Pattern-discovery configuration: Advanced settings

As you discover patterns in text input, you can also refine your pattern-discovery configuration to optimize results.

Input

Normalize whitespace
Remove any leading and trailing white space. Multiple consecutive internal white space characters are replaced by a single space in the input contexts before processing.
Normalize new lines
Treat new line characters as white space. This option applies only if the Normalize whitespace option is in effect.
Case-insensitive analysis
Convert input contexts to lowercase characters before processing.

Sequence Mining

These settings define what is considered as a frequent sequence when you apply the Pattern Discovery algorithm. A sequence is a series of consecutive tokens that occur in the input contexts.
Minimum Sequence Length
The minimum length of a sequence, in tokens, that is considered by the algorithm when it determines the most frequent sequences.

For example, if the Minimum Sequence Length is 2, in the context can be reached , the algorithm considers only the following sequences: {can be; be reached; can be reached} (sequences are separated by ";"). The sequences can, be, and reached are not considered, since their length is less than 2.

You can enter any integer value that is greater than 0. The default value is 2.
Maximum Sequence Length
The maximum length of a sequence, in tokens, that is considered by the algorithm when it determines the most frequent sequences.

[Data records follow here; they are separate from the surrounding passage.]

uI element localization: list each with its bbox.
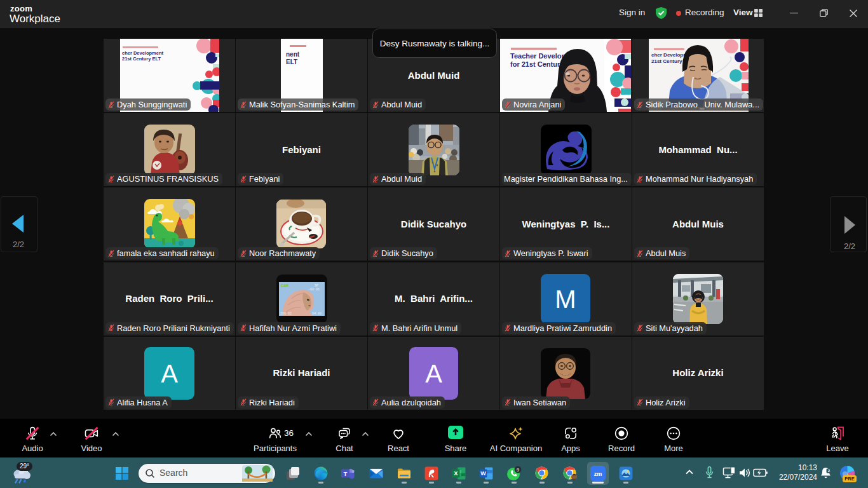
svg-text:T: T	[344, 471, 348, 477]
svg-text:nent: nent	[286, 51, 300, 58]
svg-text:CAM: CAM	[281, 284, 288, 288]
svg-text:9: 9	[517, 467, 520, 473]
svg-text:W: W	[480, 470, 486, 477]
svg-text:z: z	[828, 468, 831, 473]
svg-text:-00:06: -00:06	[308, 288, 320, 292]
svg-text:04:00: 04:00	[312, 312, 322, 316]
svg-text:ELT: ELT	[286, 58, 297, 65]
svg-text:A: A	[425, 359, 442, 387]
svg-text:cher Development: cher Development	[122, 50, 164, 56]
svg-text:21st Century ELT: 21st Century ELT	[122, 56, 161, 62]
svg-text:200 02: 200 02	[280, 312, 292, 316]
svg-text:X: X	[454, 470, 458, 477]
svg-text:M: M	[555, 285, 576, 313]
svg-text:A: A	[161, 359, 178, 387]
svg-text:zm: zm	[594, 471, 602, 477]
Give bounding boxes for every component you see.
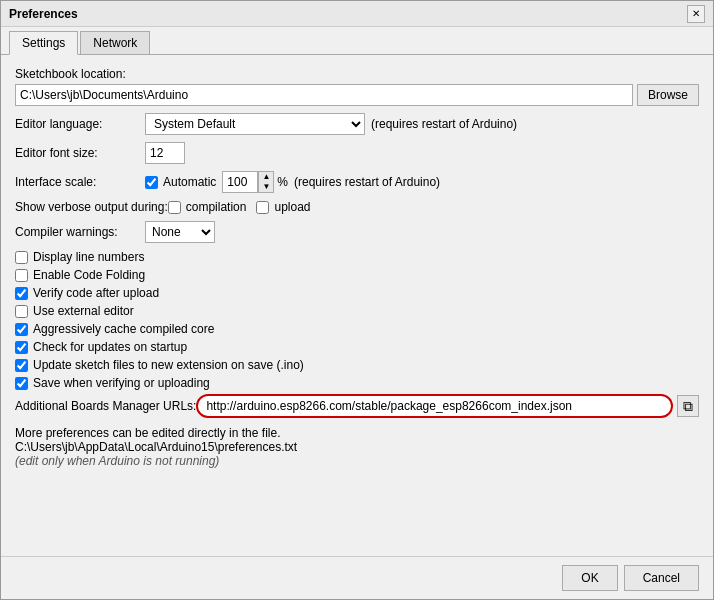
verbose-compilation-row: compilation	[168, 200, 247, 214]
ok-button[interactable]: OK	[562, 565, 617, 591]
editor-language-row: Editor language: System Default (require…	[15, 113, 699, 135]
checkbox-check-for-updates: Check for updates on startup	[15, 340, 699, 354]
footer: OK Cancel	[1, 556, 713, 599]
auto-checkbox-row: Automatic	[145, 175, 216, 189]
editor-language-note: (requires restart of Arduino)	[371, 117, 517, 131]
tab-settings[interactable]: Settings	[9, 31, 78, 55]
sketchbook-input-row: Browse	[15, 84, 699, 106]
compiler-warnings-row: Compiler warnings: None	[15, 221, 699, 243]
scale-down-button[interactable]: ▼	[259, 182, 273, 192]
browse-button[interactable]: Browse	[637, 84, 699, 106]
editor-font-input[interactable]	[145, 142, 185, 164]
urls-label: Additional Boards Manager URLs:	[15, 399, 196, 413]
display-line-numbers-checkbox[interactable]	[15, 251, 28, 264]
sketchbook-label: Sketchbook location:	[15, 67, 126, 81]
scale-up-button[interactable]: ▲	[259, 172, 273, 182]
aggressively-cache-checkbox[interactable]	[15, 323, 28, 336]
interface-scale-row: Interface scale: Automatic ▲ ▼ % (requir…	[15, 171, 699, 193]
dialog-title: Preferences	[9, 7, 78, 21]
update-sketch-files-checkbox[interactable]	[15, 359, 28, 372]
verbose-upload-row: upload	[256, 200, 310, 214]
urls-copy-button[interactable]: ⧉	[677, 395, 699, 417]
settings-content: Sketchbook location: Browse Editor langu…	[1, 55, 713, 556]
compiler-warnings-select[interactable]: None	[145, 221, 215, 243]
verbose-compilation-label: compilation	[186, 200, 247, 214]
verbose-compilation-checkbox[interactable]	[168, 201, 181, 214]
checkbox-display-line-numbers: Display line numbers	[15, 250, 699, 264]
tabs-bar: Settings Network	[1, 27, 713, 55]
editor-language-label: Editor language:	[15, 117, 145, 131]
urls-row: Additional Boards Manager URLs: ⧉	[15, 394, 699, 418]
save-when-verifying-checkbox[interactable]	[15, 377, 28, 390]
save-when-verifying-label: Save when verifying or uploading	[33, 376, 210, 390]
tab-network[interactable]: Network	[80, 31, 150, 54]
more-prefs-section: More preferences can be edited directly …	[15, 426, 699, 468]
interface-scale-label: Interface scale:	[15, 175, 145, 189]
verify-code-label: Verify code after upload	[33, 286, 159, 300]
verify-code-checkbox[interactable]	[15, 287, 28, 300]
checkboxes-section: Display line numbers Enable Code Folding…	[15, 250, 699, 390]
use-external-editor-checkbox[interactable]	[15, 305, 28, 318]
enable-code-folding-checkbox[interactable]	[15, 269, 28, 282]
checkbox-use-external-editor: Use external editor	[15, 304, 699, 318]
urls-input[interactable]	[196, 394, 673, 418]
enable-code-folding-label: Enable Code Folding	[33, 268, 145, 282]
check-for-updates-label: Check for updates on startup	[33, 340, 187, 354]
update-sketch-files-label: Update sketch files to new extension on …	[33, 358, 304, 372]
verbose-row: Show verbose output during: compilation …	[15, 200, 699, 214]
scale-input[interactable]	[222, 171, 258, 193]
editor-font-row: Editor font size:	[15, 142, 699, 164]
check-for-updates-checkbox[interactable]	[15, 341, 28, 354]
scale-input-wrap: ▲ ▼ %	[222, 171, 288, 193]
checkbox-enable-code-folding: Enable Code Folding	[15, 268, 699, 282]
verbose-label: Show verbose output during:	[15, 200, 168, 214]
verbose-upload-label: upload	[274, 200, 310, 214]
editor-language-select[interactable]: System Default	[145, 113, 365, 135]
checkbox-aggressively-cache: Aggressively cache compiled core	[15, 322, 699, 336]
title-bar: Preferences ✕	[1, 1, 713, 27]
sketchbook-row: Sketchbook location: Browse	[15, 67, 699, 106]
cancel-button[interactable]: Cancel	[624, 565, 699, 591]
scale-note: (requires restart of Arduino)	[294, 175, 440, 189]
use-external-editor-label: Use external editor	[33, 304, 134, 318]
compiler-warnings-label: Compiler warnings:	[15, 225, 145, 239]
checkbox-update-sketch-files: Update sketch files to new extension on …	[15, 358, 699, 372]
auto-label: Automatic	[163, 175, 216, 189]
verbose-upload-checkbox[interactable]	[256, 201, 269, 214]
checkbox-verify-code: Verify code after upload	[15, 286, 699, 300]
sketchbook-input[interactable]	[15, 84, 633, 106]
checkbox-save-when-verifying: Save when verifying or uploading	[15, 376, 699, 390]
editor-font-label: Editor font size:	[15, 146, 145, 160]
pct-label: %	[277, 175, 288, 189]
pref-path: C:\Users\jb\AppData\Local\Arduino15\pref…	[15, 440, 699, 454]
aggressively-cache-label: Aggressively cache compiled core	[33, 322, 214, 336]
preferences-dialog: Preferences ✕ Settings Network Sketchboo…	[0, 0, 714, 600]
display-line-numbers-label: Display line numbers	[33, 250, 144, 264]
scale-spinner: ▲ ▼	[258, 171, 274, 193]
close-button[interactable]: ✕	[687, 5, 705, 23]
urls-input-wrap	[196, 394, 673, 418]
more-prefs-text: More preferences can be edited directly …	[15, 426, 699, 440]
auto-checkbox[interactable]	[145, 176, 158, 189]
pref-note: (edit only when Arduino is not running)	[15, 454, 699, 468]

For example, if the Maximum Sequence Length is 2, in the context can be reached , the algorithm considers only the following sequences: {can; be; reached; can be; be reached} (sequences are separated by ";"). The sequence can be reached is not considered, since its length is more than 2.

You can enter any integer value that is greater than 0. The default value is 5.
Minimum Sequence Frequency
The minimum number of times a sequence appears in the input contexts to be considered frequent.

For example, suppose that there are two sequences, can with a frequency 15, and he with a frequency 5. If the Minimum Sequence Frequency is 10, the second sequence he is disregarded.

You can enter any integer value. The following list contains the recommended values for various corpus sizes:
5
Recommended for small corpus (approximately 100 entries)
10
Recommended for medium corpus (approximately 5000 entries)
15
Recommended for large corpus (approximately 10,000 entries)
50
Recommended for very large corpus (approximately 100,000 entries)

Sequence support is computed across the entire corpus. The same frequent sequence can be distributed across different groups in the output. Therefore, the sum of the sizes of all groups that contain the same frequent sequence is greater than or equal to the minimum support, but the size of an individual group in the output might be smaller than the frequency of each individual sequence in the group.

Rules

These settings compute statistics from the frequent sequences to determine the final semantic patterns.

Sequence Correlation Measure Range
The Correlation Measure determines how similar two sequences are to each other and how important a sequence is within the entire corpus.
The range specifies when two sequences are considered highly correlated, and when one of them is disregarded.

Use the Rule History view to examine the disregarded sequences because they were highly correlated with other sequences.

You can enter any range between 0 and 1. The default range is between 0.2 and 1. The higher the value, the higher the threshold for two sequences to be considered correlated.
Example: Sequence Correlation Measure Range between 0.2 and 1
						Correlation between {can} and {be} = 0.7 - considered as highly correlated
Correlation between {can} and {reached} = 0.1

The algorithm considers disregarding one of {can} and {be}. It will not consider 
   disregarding either of {can} and {reached}.